"""

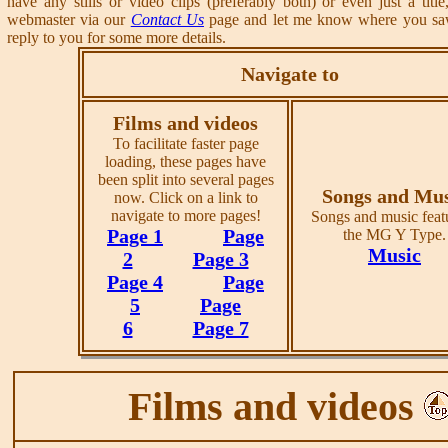
have any stills or video clips (preferably both) or even just a title
webmaster via our
Contact Us
page and let me know where you saw 
reply to you for some more details.
Navigate to
Films and videos
To facilitate faster page
loading, these pages have
been split into several pages
Songs and Mus
now. Click on a link to
navigate to more pages!
Songs and music feat
Page 1
Page
the MG Y Type.
Music
2
Page 3
Page 4
Page
5
Page
6
Page 7
Films and videos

"""

_WHAT IS EXPECTED_
Count the lines of the listing above that contain the word "have", and give only the total.

_EXERCISE RESPONSE_
2